Rodłacy chcą się zaznaczyć w Raciborzu
Wrześniowe uroczystości z udziałem 10 klubów Rodła na Górze św. Anny natchęły raciborskich działaczy do konkretnych planów na przyszły rok.
Według Kazimierza Głowackiego, który stoi za klubem Rodła w Raciborzu, zjazd klubów na Opolszczyźnie był najważniejszym wydarzeniem dla tego środowiska począwszy od 1939 roku. – Po raz pierwszy można było spotkać się w tak szerokim gronie, w symbolicznym miejscu walk o Polskę dla Śląska – zachwala pan Kazimierz. Odznaczony wcześniej za zasługi dla Opolszczyzny, teraz otrzymał podobne odznaczenie na ziemi śląskiej.

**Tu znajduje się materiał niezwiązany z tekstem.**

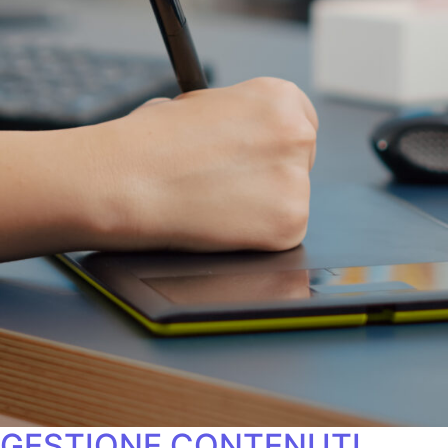
GESTIONE CONTENUTI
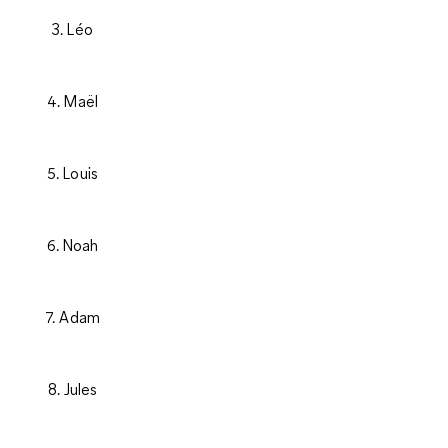
3. Léo
4. Maël
5. Louis
6. Noah
7. Adam
8. Jules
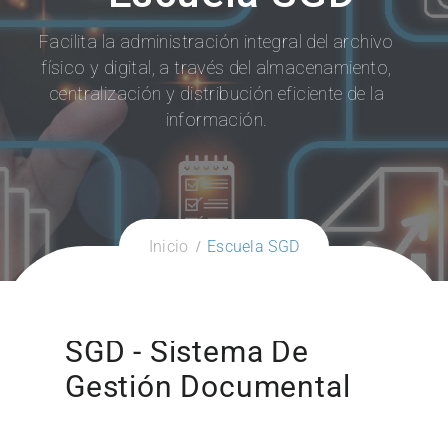
Facilita la administración integral del archivo
físico y digital, a través del almacenamiento,
centralización y distribución eficiente de la
información.
Inicio
Escuela SGD
SGD - Sistema De
Gestión Documental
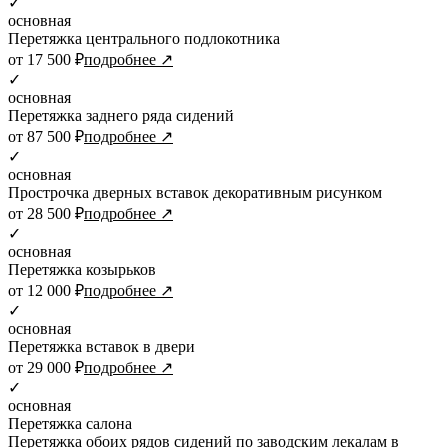
✓
основная
Перетяжка центрального подлокотника
от 17 500 ₽
подробнее ↗
✓
основная
Перетяжка заднего ряда сидений
от 87 500 ₽
подробнее ↗
✓
основная
Прострочка дверных вставок декоративным рисунком
от 28 500 ₽
подробнее ↗
✓
основная
Перетяжка козырьков
от 12 000 ₽
подробнее ↗
✓
основная
Перетяжка вставок в двери
от 29 000 ₽
подробнее ↗
✓
основная
Перетяжка салона
Перетяжка обоих рядов сидений по заводским лекалам в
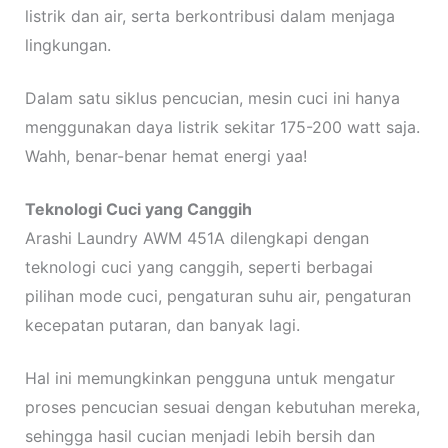
listrik dan air, serta berkontribusi dalam menjaga
lingkungan.
Dalam satu siklus pencucian, mesin cuci ini hanya
menggunakan daya listrik sekitar 175-200 watt saja.
Wahh, benar-benar hemat energi yaa!
Teknologi Cuci yang Canggih
Arashi Laundry AWM 451A dilengkapi dengan
teknologi cuci yang canggih, seperti berbagai
pilihan mode cuci, pengaturan suhu air, pengaturan
kecepatan putaran, dan banyak lagi.
Hal ini memungkinkan pengguna untuk mengatur
proses pencucian sesuai dengan kebutuhan mereka,
sehingga hasil cucian menjadi lebih bersih dan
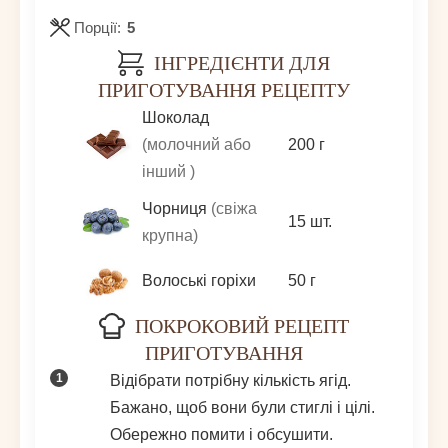
Порції:
5
ІНГРЕДІЄНТИ ДЛЯ
ПРИГОТУВАННЯ РЕЦЕПТУ
Шоколад
(молочний або
200
г
інший )
Чорниця
(свіжа
15
шт.
крупна)
Волоські горіхи
50
г
ПОКРОКОВИЙ РЕЦЕПТ
ПРИГОТУВАННЯ
Відібрати потрібну кількість ягід.
Бажано, щоб вони були стиглі і цілі.
Обережно помити і обсушити.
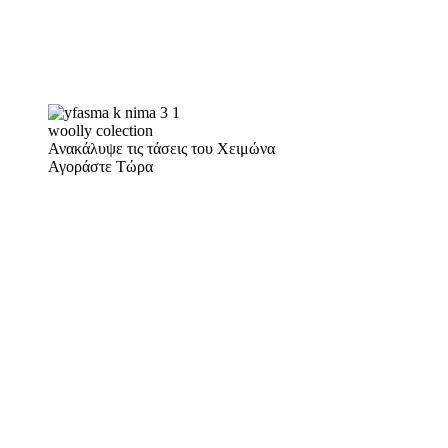
woolly colection
Ανακάλυψε τις τάσεις του Χειμώνα
Αγοράστε Τώρα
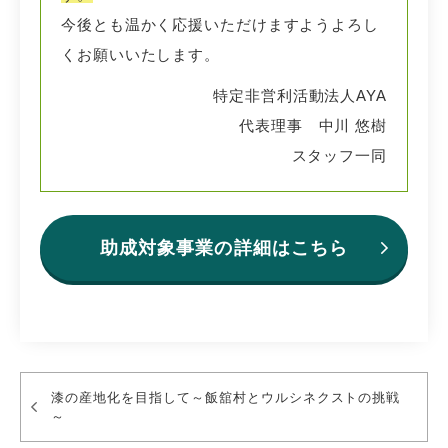
今後とも温かく応援いただけますようよろし
くお願いいたします。
特定非営利活動法人AYA
代表理事 中川 悠樹
スタッフ一同
助成対象事業の詳細はこちら
漆の産地化を目指して～飯舘村とウルシネクストの挑戦
～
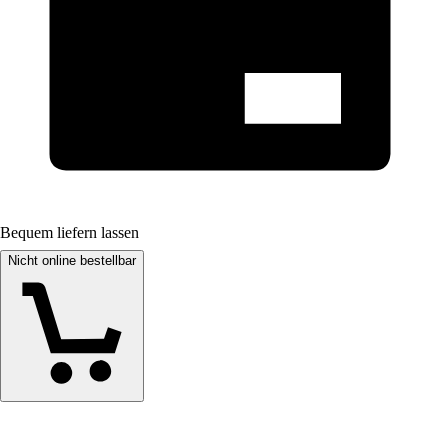
Bequem liefern lassen
Nicht online bestellbar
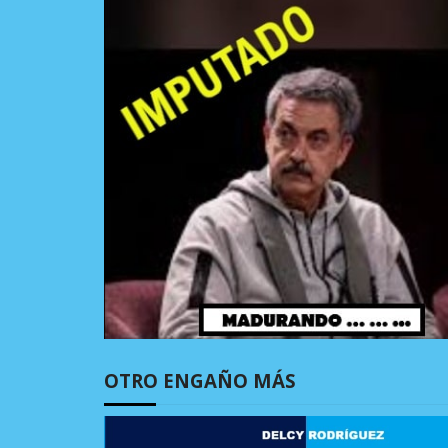
OTRO ENGAÑO MÁS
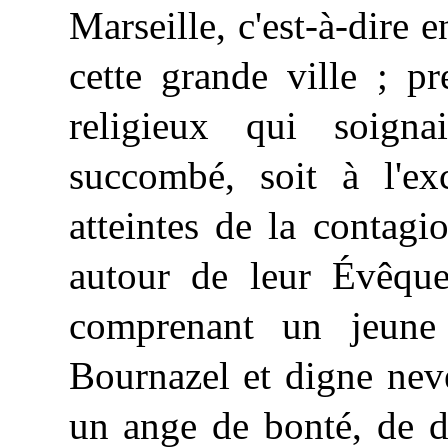
Marseille, c'est-à-dire 
cette grande ville ; pr
religieux qui soignai
succombé, soit à l'ex
atteintes de la contagio
autour de leur Évêque
comprenant un jeune
Bournazel et digne neve
un ange de bonté, de d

Rodłacy zjechali się m.in. z Berlian i Szczecina, a prócz Raciborza z naszej okolicy był też klub głubczycki. Z Głowackim pojechali na Górę św. Anny: Angelina Chruściel, Urszula Zubrzycka i Dorota Kucyniak. Obecni byli też samorządowcy z Raciborza (Lenk, Mainusz i Kolorz – działacz PSL). Uroczystość doszła do skutku m.in. dzięki dofinansowaniu przez Wspólnotę Polską.
Głowackiemu zależy na przyszłorocznym zaakcentowaniu obecności Rodła w Raciborzu. – Rozmawiamy z władzami o tablicy na Strzesze i myślę, że wróci temat nazwy ronda lub innego miejsca w mieście. Taki symbol jest potrzebny. Dziwię się protestom jakie wywołuje ta idea. My nie przeszkadzamy RAŚ czy Mniejszości Niemieckiej więc chcemy by i oni szanowali wolę Rodłaków – kończy mieszkający na stałe w Niemczech K. Głowacki.